Mourners deliver the corpse to a group of people who are in charge of burning the dead. Man looks out and walks closer. So close that smoke and fire take over his face. Woman comes out of the meditative state and fails to find her mate besides her. She gets up and walks here and there. Again a monkey carrying its offspring screams and crawls up the wall. Someone brings a bucket of water from the river and pours it in the dying old man’s mouth. Old man drinks the Ganges River’s water and dies. His companions cover him with a sheet and put yellow flowers on him and carry him to the burners. Woman looks for her husband everywhere. In some place on the river bank boys with shaved heads are reading a book together.
 
Teacher: Sit down quietly. Don’t do anything. Your plant will grow out of you.
 
The boys repeat the teacher’s words. Woman searches for her husband. Her husband runs towards her.
 
Man: Come that old man is saying good bye to you.
 
They leave together and settle in one place. The old man that accompanied them to the Holy City walks towards his woods. He falls down several times. Man with cloth grabs his arm and helps him reach the woods. Old man lies on the woods like a dead body. Man with cloth runs to the river to bring him water with his hand. Man and woman watch the old man from up close.
 
Old man: Burn me.
 
A young man with a torch gets prepared to burn him.
 
Woman: (screams) No, he is still alive.
Old man: Burn me.
 
Man with cloth arrives and pours water in his mouth with his hand and steps back. Woman rests her head on man’s shoulder and cries. Man watches the old man. The young man with a torch puts his head on the old man’s chest.
 
Young man: He is not breathing. Come listen.
 
Man with cloth also puts his head on the old man’s chest and nods his head in agreement. Weeping, woman in man’s arms tries to look at the old man once again. Man does not want her to see the scene. Young man strikes the gasoline drenched woods with his torch. The woods catch on fire. A cow’s moan is heard. From the woman’s point of view a cow gives birth to a calf in the smoke and haze coming out of the old man’s corpse. Old man burns in flames.
 
25-Holy City, night:
Hundreds of torches are lit in the hands of people that are praying, worshipping and performing ablutions in the river. Their prayer chant is heard. Man and woman are sitting by the river eating the shriveled apple they got from the old man.
 
Man: (bites the apple) If God exists he will regret that he ever created mankind. That’s why he destroys people group by group in floods, earthquakes and by AIDS.
 
Woman: (bites the apple) Given that then every child that is born means that God has not yet become hopeless of creating humans.

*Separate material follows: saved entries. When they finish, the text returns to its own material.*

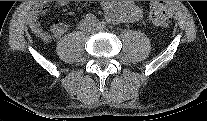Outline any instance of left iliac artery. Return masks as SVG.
<instances>
[{
  "label": "left iliac artery",
  "mask_w": 207,
  "mask_h": 121,
  "mask_svg": "<svg viewBox=\"0 0 207 121\" xmlns=\"http://www.w3.org/2000/svg\"><path fill=\"white\" fill-rule=\"evenodd\" d=\"M99 26L101 29H104L106 27V23L101 21V22H99Z\"/></svg>",
  "instance_id": "left-iliac-artery-1"
}]
</instances>
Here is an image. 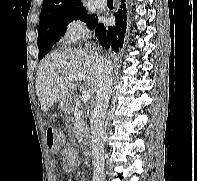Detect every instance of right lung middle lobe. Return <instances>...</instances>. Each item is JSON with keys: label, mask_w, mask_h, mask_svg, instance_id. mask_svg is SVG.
I'll list each match as a JSON object with an SVG mask.
<instances>
[{"label": "right lung middle lobe", "mask_w": 197, "mask_h": 181, "mask_svg": "<svg viewBox=\"0 0 197 181\" xmlns=\"http://www.w3.org/2000/svg\"><path fill=\"white\" fill-rule=\"evenodd\" d=\"M86 13L87 10L83 7L40 18L38 28V58L42 59L51 50L52 46L63 36L67 25L73 20L80 19L91 29H94L98 23V17L94 14L88 15Z\"/></svg>", "instance_id": "right-lung-middle-lobe-1"}]
</instances>
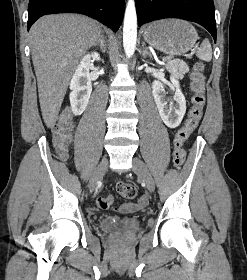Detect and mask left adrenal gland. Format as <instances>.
I'll use <instances>...</instances> for the list:
<instances>
[{
    "instance_id": "a2214340",
    "label": "left adrenal gland",
    "mask_w": 247,
    "mask_h": 280,
    "mask_svg": "<svg viewBox=\"0 0 247 280\" xmlns=\"http://www.w3.org/2000/svg\"><path fill=\"white\" fill-rule=\"evenodd\" d=\"M142 47H143V50H142V57H146V56H149L151 57V53L150 51L148 50V48L145 46V43L142 44Z\"/></svg>"
}]
</instances>
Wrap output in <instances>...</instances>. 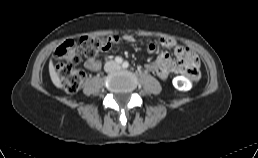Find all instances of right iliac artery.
Listing matches in <instances>:
<instances>
[{
  "label": "right iliac artery",
  "mask_w": 258,
  "mask_h": 158,
  "mask_svg": "<svg viewBox=\"0 0 258 158\" xmlns=\"http://www.w3.org/2000/svg\"><path fill=\"white\" fill-rule=\"evenodd\" d=\"M115 62L118 63V64H122L123 59L121 57H116Z\"/></svg>",
  "instance_id": "right-iliac-artery-1"
}]
</instances>
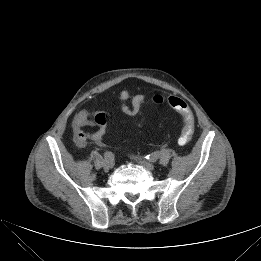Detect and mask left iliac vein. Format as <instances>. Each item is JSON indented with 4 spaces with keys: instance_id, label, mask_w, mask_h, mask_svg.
I'll list each match as a JSON object with an SVG mask.
<instances>
[{
    "instance_id": "4c4485c4",
    "label": "left iliac vein",
    "mask_w": 261,
    "mask_h": 261,
    "mask_svg": "<svg viewBox=\"0 0 261 261\" xmlns=\"http://www.w3.org/2000/svg\"><path fill=\"white\" fill-rule=\"evenodd\" d=\"M138 162L146 169L152 170L154 168V164L152 162L139 159Z\"/></svg>"
}]
</instances>
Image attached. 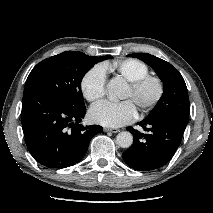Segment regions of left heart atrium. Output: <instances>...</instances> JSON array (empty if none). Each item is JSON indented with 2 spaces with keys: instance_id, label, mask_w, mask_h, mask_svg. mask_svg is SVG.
<instances>
[{
  "instance_id": "left-heart-atrium-1",
  "label": "left heart atrium",
  "mask_w": 213,
  "mask_h": 213,
  "mask_svg": "<svg viewBox=\"0 0 213 213\" xmlns=\"http://www.w3.org/2000/svg\"><path fill=\"white\" fill-rule=\"evenodd\" d=\"M89 117L96 124L106 127H119L135 119L136 107L131 100L120 103L104 101L90 109Z\"/></svg>"
}]
</instances>
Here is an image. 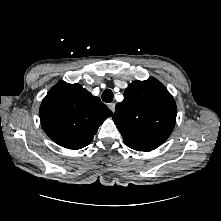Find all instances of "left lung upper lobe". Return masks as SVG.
Instances as JSON below:
<instances>
[{"label":"left lung upper lobe","mask_w":221,"mask_h":221,"mask_svg":"<svg viewBox=\"0 0 221 221\" xmlns=\"http://www.w3.org/2000/svg\"><path fill=\"white\" fill-rule=\"evenodd\" d=\"M176 115L171 94L162 83L150 77L129 84L112 118L128 147L151 151L170 136Z\"/></svg>","instance_id":"5c2ea615"}]
</instances>
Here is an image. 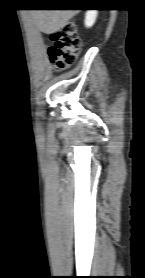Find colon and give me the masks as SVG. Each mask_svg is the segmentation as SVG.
Returning a JSON list of instances; mask_svg holds the SVG:
<instances>
[{
    "label": "colon",
    "instance_id": "colon-1",
    "mask_svg": "<svg viewBox=\"0 0 145 278\" xmlns=\"http://www.w3.org/2000/svg\"><path fill=\"white\" fill-rule=\"evenodd\" d=\"M48 38V52L55 70H64L76 62L81 41L73 22L49 32Z\"/></svg>",
    "mask_w": 145,
    "mask_h": 278
}]
</instances>
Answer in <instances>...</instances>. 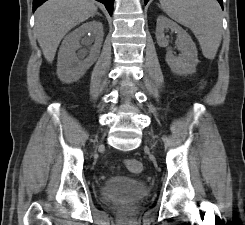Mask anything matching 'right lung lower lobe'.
<instances>
[{"instance_id": "1", "label": "right lung lower lobe", "mask_w": 245, "mask_h": 225, "mask_svg": "<svg viewBox=\"0 0 245 225\" xmlns=\"http://www.w3.org/2000/svg\"><path fill=\"white\" fill-rule=\"evenodd\" d=\"M45 1L47 0H33V11H35V9ZM97 1L105 4L107 10L109 11V14L112 15L114 0H97Z\"/></svg>"}]
</instances>
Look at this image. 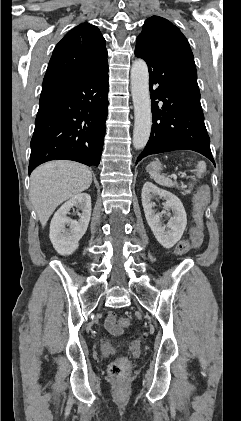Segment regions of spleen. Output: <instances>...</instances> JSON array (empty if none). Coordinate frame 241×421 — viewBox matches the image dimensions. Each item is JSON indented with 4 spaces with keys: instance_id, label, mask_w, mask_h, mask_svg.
<instances>
[{
    "instance_id": "1",
    "label": "spleen",
    "mask_w": 241,
    "mask_h": 421,
    "mask_svg": "<svg viewBox=\"0 0 241 421\" xmlns=\"http://www.w3.org/2000/svg\"><path fill=\"white\" fill-rule=\"evenodd\" d=\"M205 170H206V163L204 161H200L198 163L197 169L194 170V171L197 173L198 178H200L202 173ZM150 175L152 176L154 181L161 186H165V187H175L176 186V187H178V185L175 182H173L170 178H168L164 175H160V174H157L155 172H150ZM192 180L195 181V178L192 177ZM181 187L183 188V185ZM192 188H193V184L190 183L189 189L186 190V193H190Z\"/></svg>"
}]
</instances>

Man: Whether he has or not we ate the apple anyway.
Woman: Let’s make love without negligence or pleasure so perhaps we will divinely make a new human being.
 
Chanting voices of those praying and performing ablutions in the river reaches up and man and woman embrace each other and go down the camera frame as if each is taking the other’s clothes off by the river in the darkness and throws it in the river. Amidst chanting and water’s gentle waves they start making love. A lovemaking more similar to worship and in between, appear the phases of formation of a fetus beginning with sperms and ovules, an embryo and later months of fetus development. Sometimes during lovemaking they get orgasmic pleasure and stop and start again. Sometimes they regret the fetus they have created and start wiping kisses from each other’s lips and the created fetus disappears. But again with another kiss they continue their lovemaking and create another fetus. A fetus that is supposedly meant to be a different human being.